§ Exercise goal
Find and return every line of the data that contains the word "lancé".

§ Supplied information
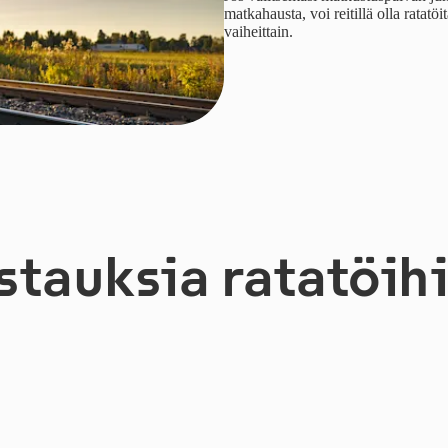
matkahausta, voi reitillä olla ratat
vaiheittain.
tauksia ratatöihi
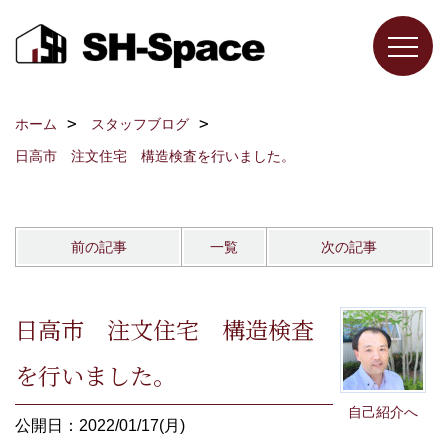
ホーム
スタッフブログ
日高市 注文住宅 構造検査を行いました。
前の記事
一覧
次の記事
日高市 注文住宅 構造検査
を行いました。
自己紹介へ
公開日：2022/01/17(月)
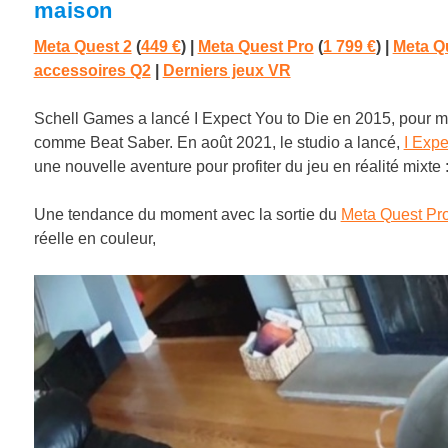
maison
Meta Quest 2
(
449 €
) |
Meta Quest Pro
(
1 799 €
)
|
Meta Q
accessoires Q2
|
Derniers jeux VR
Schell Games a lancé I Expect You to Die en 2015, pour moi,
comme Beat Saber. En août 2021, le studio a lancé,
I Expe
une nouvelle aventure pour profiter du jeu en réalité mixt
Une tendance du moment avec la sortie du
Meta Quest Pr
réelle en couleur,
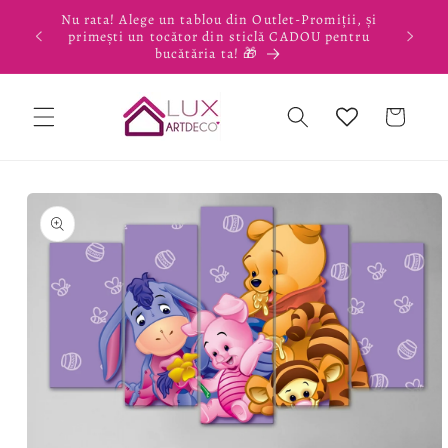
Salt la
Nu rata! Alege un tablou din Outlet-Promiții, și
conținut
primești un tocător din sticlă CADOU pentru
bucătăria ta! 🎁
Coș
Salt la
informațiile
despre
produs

...

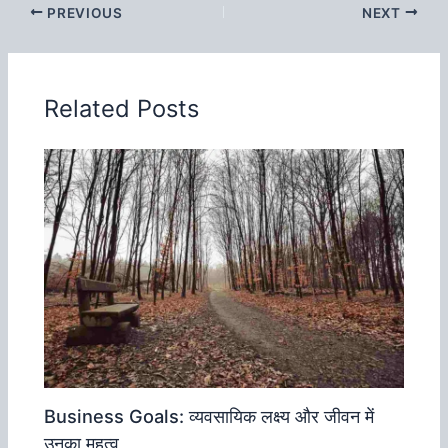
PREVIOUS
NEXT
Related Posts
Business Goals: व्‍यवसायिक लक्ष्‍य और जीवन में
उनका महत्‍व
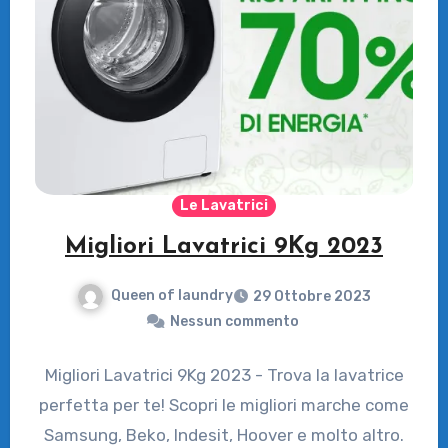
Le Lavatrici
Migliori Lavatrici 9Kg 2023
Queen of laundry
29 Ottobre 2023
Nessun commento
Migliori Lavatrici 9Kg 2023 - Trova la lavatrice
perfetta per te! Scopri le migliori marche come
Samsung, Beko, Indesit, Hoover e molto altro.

---

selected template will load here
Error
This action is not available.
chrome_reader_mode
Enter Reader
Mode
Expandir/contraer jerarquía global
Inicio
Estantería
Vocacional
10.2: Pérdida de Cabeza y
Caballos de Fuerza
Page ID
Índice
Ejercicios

§ Reply
Schell Games a lancé I Expect You to Die en 2015, pour moi,
comme Beat Saber. En août 2021, le studio a lancé,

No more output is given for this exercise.